- Exercise material -
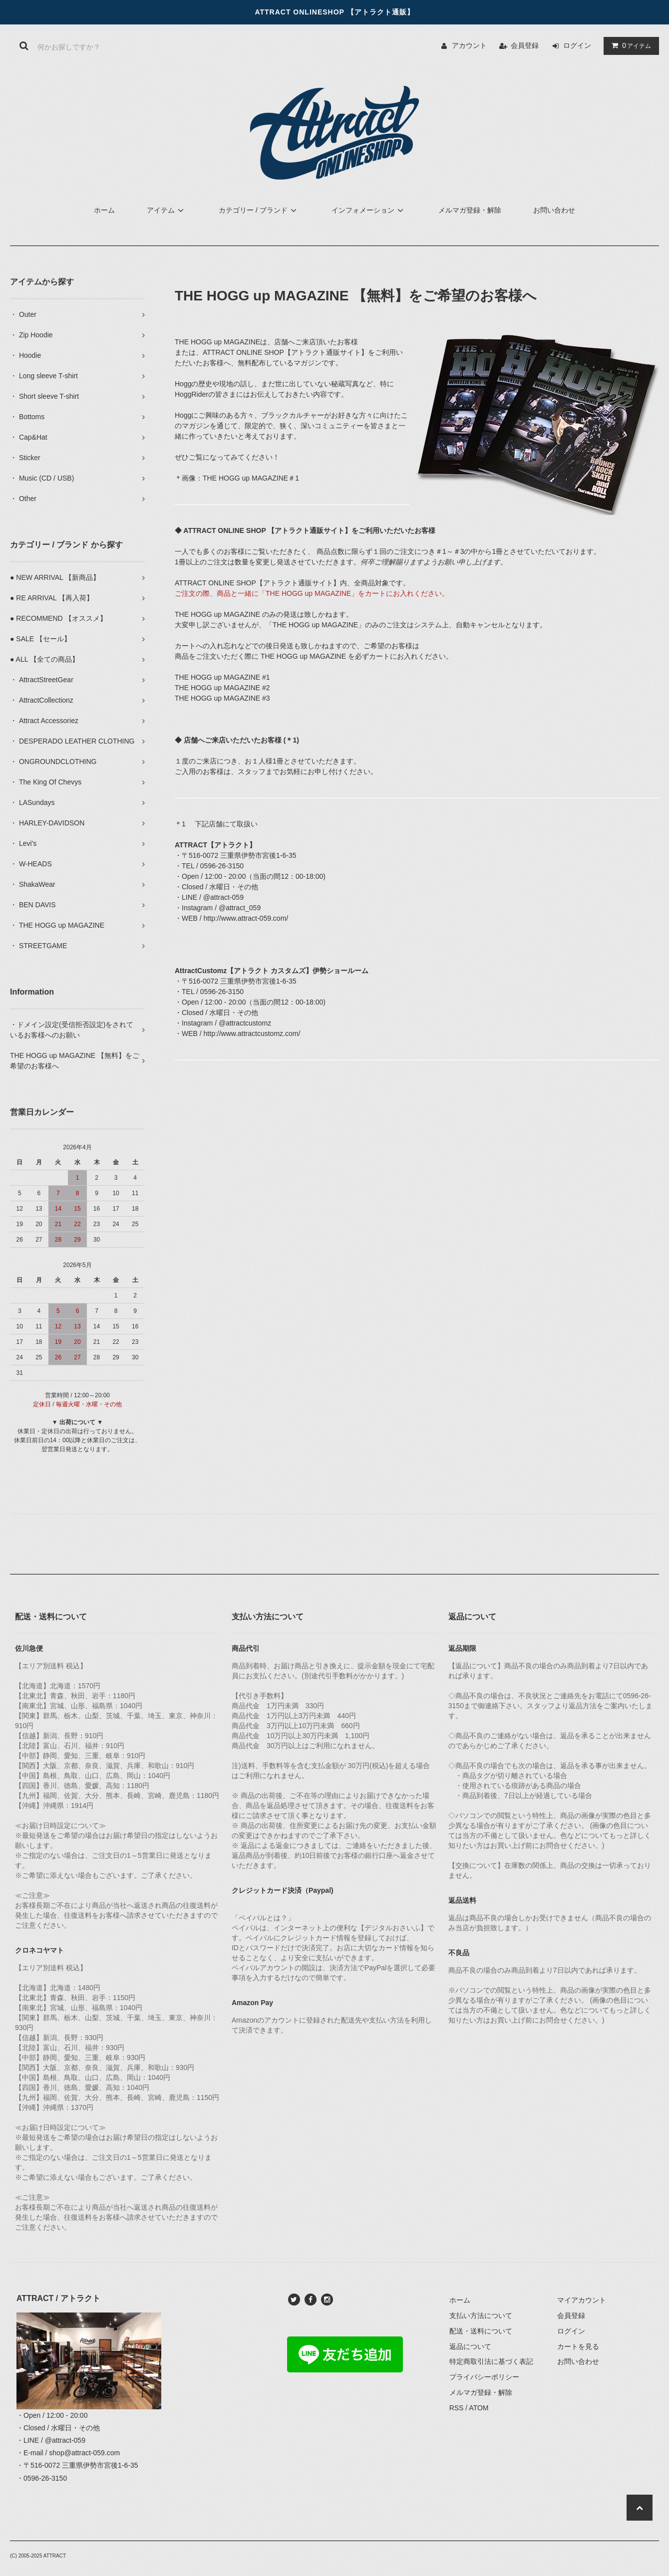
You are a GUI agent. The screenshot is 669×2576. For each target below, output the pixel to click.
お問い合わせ (554, 210)
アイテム (629, 45)
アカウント (469, 45)
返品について (470, 2346)
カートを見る (578, 2346)
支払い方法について (480, 2315)
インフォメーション (369, 210)
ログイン (577, 45)
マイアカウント (581, 2300)
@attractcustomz (245, 1023)
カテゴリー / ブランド (259, 210)
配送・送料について (480, 2331)
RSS (456, 2408)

- Work instruction -
All of the entries above should be retyped exactly, with the pictures left out.

- Result -
You are a GUI agent. The screenshot is 669×2576. For each target below, output the pixel to click.
お問い合わせ (554, 210)
アイテム (629, 45)
アカウント (469, 45)
返品について (470, 2346)
カートを見る (578, 2346)
支払い方法について (480, 2315)
インフォメーション (369, 210)
ログイン (577, 45)
マイアカウント (581, 2300)
@attractcustomz (245, 1023)
カテゴリー / ブランド (259, 210)
配送・送料について (480, 2331)
RSS (456, 2408)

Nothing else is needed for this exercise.